Michael Rosbash, a AAAS fellow and member, Michael W. Young, a AAAS member, and Jeffrey C. Hall become Nobel laureates for discoveries about how the inner workings of the biological clock synchronize with Earth’s rotations. | From left, Scott Eisen/HHMI, Mario Morgado/The Rockefeller University
Two American Association for the Advancement of Science members – one of them a AAAS fellow – were awarded the 2017 Nobel Prize in Physiology or Medicine on Oct. 2 for uncovering the molecular mechanisms controlling the circadian rhythm of living creatures.
Michael Rosbash, a AAAS fellow and member, and Michael W. Young, a AAAS member, along with Jeffrey C. Hall “were able to peek inside our biological clock and elucidate its inner workings,” said the Nobel Committee for Physiology or Medicine in a statement announcing the award from Stockholm. “Their discoveries explain how plants, animals and humans adapt their biological rhythm so that it is synchronized with the Earth’s revolutions.”

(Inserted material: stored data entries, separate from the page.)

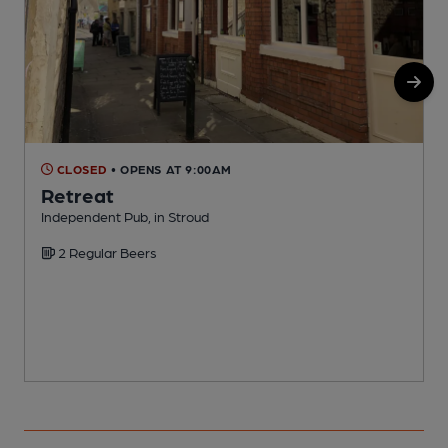
CLOSED
• OPENS AT 9:00AM
Retreat
Independent Pub, in Stroud
L
2 Regular Beers
C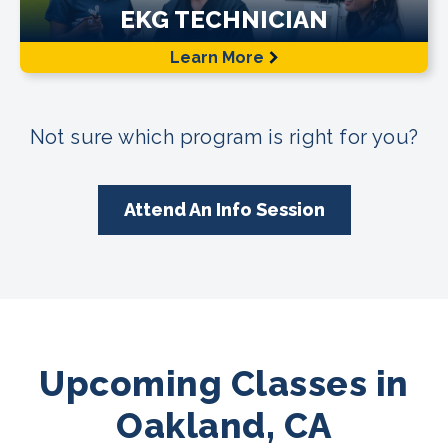
EKG TECHNICIAN
Learn More
Not sure which program is right for you?
Attend An Info Session
Upcoming Classes in
Oakland, CA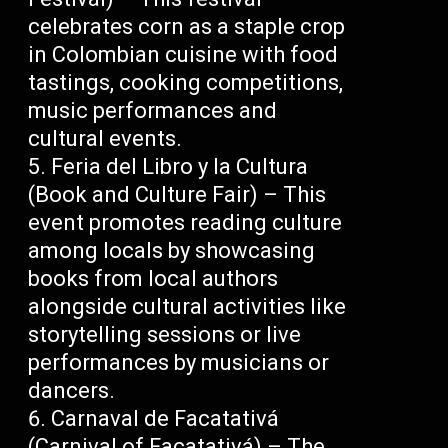
celebrates corn as a staple crop
in Colombian cuisine with food
tastings, cooking competitions,
music performances and
cultural events.
Feria del Libro y la Cultura
(Book and Culture Fair) – This
event promotes reading culture
among locals by showcasing
books from local authors
alongside cultural activities like
storytelling sessions or live
performances by musicians or
dancers.
Carnaval de Facatativá
(Carnival of Facatativá) – The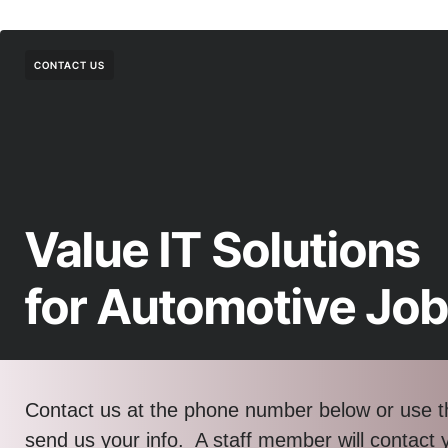
CONTACT US
Value IT Solutions
for Automotive Jo
Contact us at the phone number below or use t
send us your info. A staff member will contact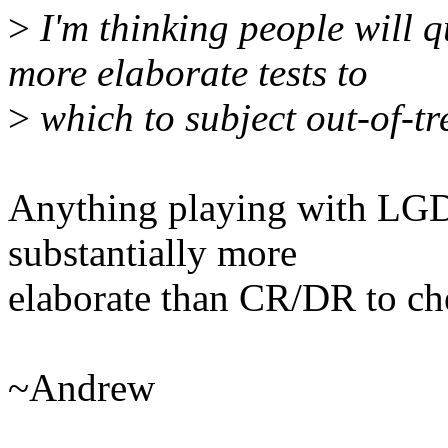
>
I'm thinking people will 
more elaborate tests to
>
which to subject out-of-tr
Anything playing with LGD
substantially more
elaborate than CR/DR to che
~Andrew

The team’s work dates to 1984 when Rosbash and Hall, working together at Brandeis University in Waltham, Massachusetts, along with Young of Rockefeller University in New York City, sought to unlock how the circadian clock actually works. The three isolated the gene responsible for disrupting the fruit fly’s biological clock and went on from there to discover “paradigm-shifting discoveries” that “established key mechanistic principles of the biological clock,” the Nobel Committee said.

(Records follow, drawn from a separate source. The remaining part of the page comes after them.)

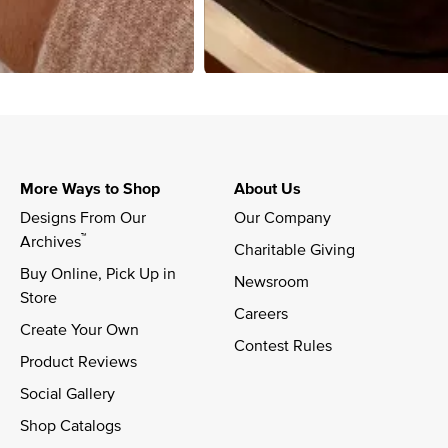
More Ways to Shop
About Us
Designs From Our 
Our Company
™
Archives
Charitable Giving
Buy Online, Pick Up in 
Newsroom
Store
Careers
Create Your Own
Contest Rules
Product Reviews
Social Gallery
Shop Catalogs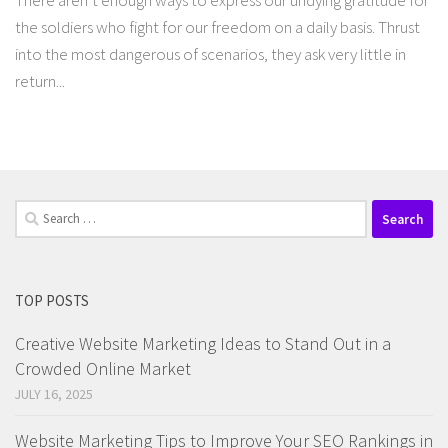
There aren’t enough ways to express our undying gratitude for
the soldiers who fight for our freedom on a daily basis. Thrust
into the most dangerous of scenarios, they ask very little in
return...
Search
for:
TOP POSTS
Creative Website Marketing Ideas to Stand Out in a
Crowded Online Market
JULY 16, 2025
Website Marketing Tips to Improve Your SEO Rankings in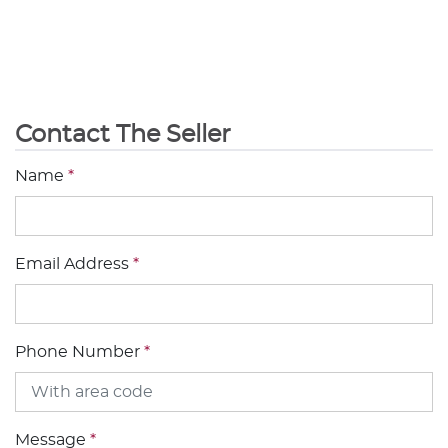
Contact The Seller
Name
*
Email Address
*
Phone Number
*
Message
*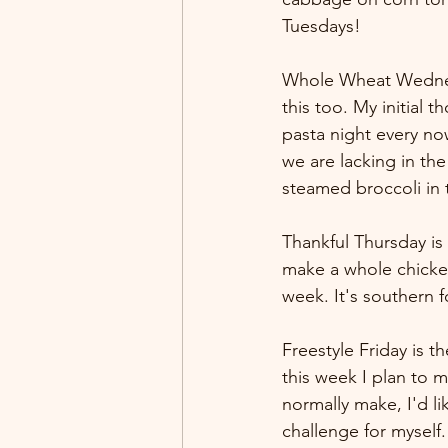
Tuesdays!
Whole Wheat Wednesday
this too. My initial
pasta night every n
we are lacking in th
steamed broccoli in 
Thankful Thursday is 
make a whole chicken
week. It's southern fo
Freestyle Friday is 
this week I plan to 
normally make, I'd lik
challenge for myself.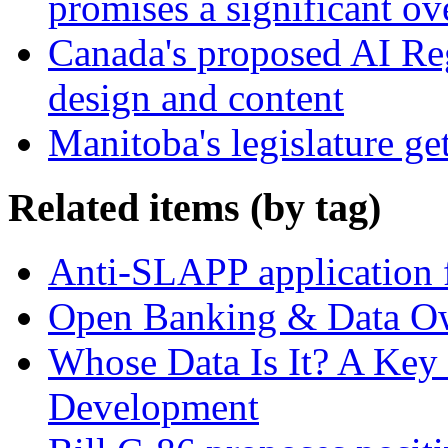
promises a significant ov
Canada's proposed AI Re
design and content
Manitoba's legislature ge
Related items (by tag)
Anti-SLAPP application f
Open Banking & Data O
Whose Data Is It? A Key 
Development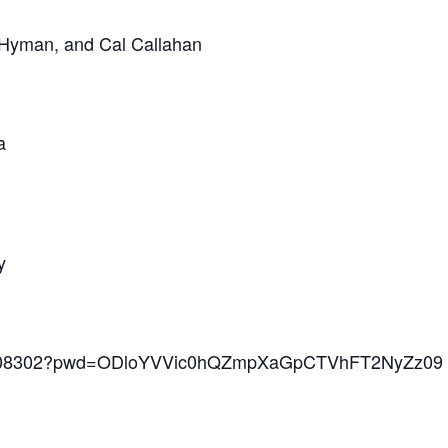
 Hyman, and Cal Callahan
a
y
868208302?pwd=ODloYVVic0hQZmpXaGpCTVhFT2NyZz09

The team’s work was hailed for uncovering the inner workings that drive nature’s biological clock to prompt physiological changes, a discovery with significant applications in regulating behavior, hormone levels, sleep, body temperature and metabolism.
Rosbash received his doctoral degree in 1970 from the Massachusetts Institute of Technology in Cambridge and was elected a AAAS Fellow in 2007. The lifetime recognition that honors distinguished contributions to science and technology is bestowed by the AAAS Council, the member-elected governing body of AAAS. Rosbash has been a member of AAAS since 1973.
Young received his Ph.D. from the University of Texas, Austin, in 1975 and did his postdoctoral work as a fellow at Stanford University. He has been a AAAS member since 1981.
“This prize again illustrates the power of genetics and biochemistry in model organisms – in this case Drosophila fruit flies – in revealing fundamental physiological processes common to many organisms including humans,” said Jeremy Berg, editor-in-chief of the Science family of journals.
“One of the surprises of this work is that the circadian clock is present in essentially all eukaryotic cells rather than being only present in specialized cells in the brain. Most cells have this machinery wherein a protein cycles with a 24-hour period. This gene regulatory protein can then affect other aspects of physiology,” Berg added.
The work has opened the door to additional research on “the effects of circadian disruptions on physiological functions,” said Berg, noting the “implications for work schedules, sleep hygiene, and so on. In addition, the question of how the clock stays aligned with the day-night cycle was subsequently discovered, implicating proteins.”
“This is very elegant and fundamental physiological and genetic and biochemical work,” said Berg.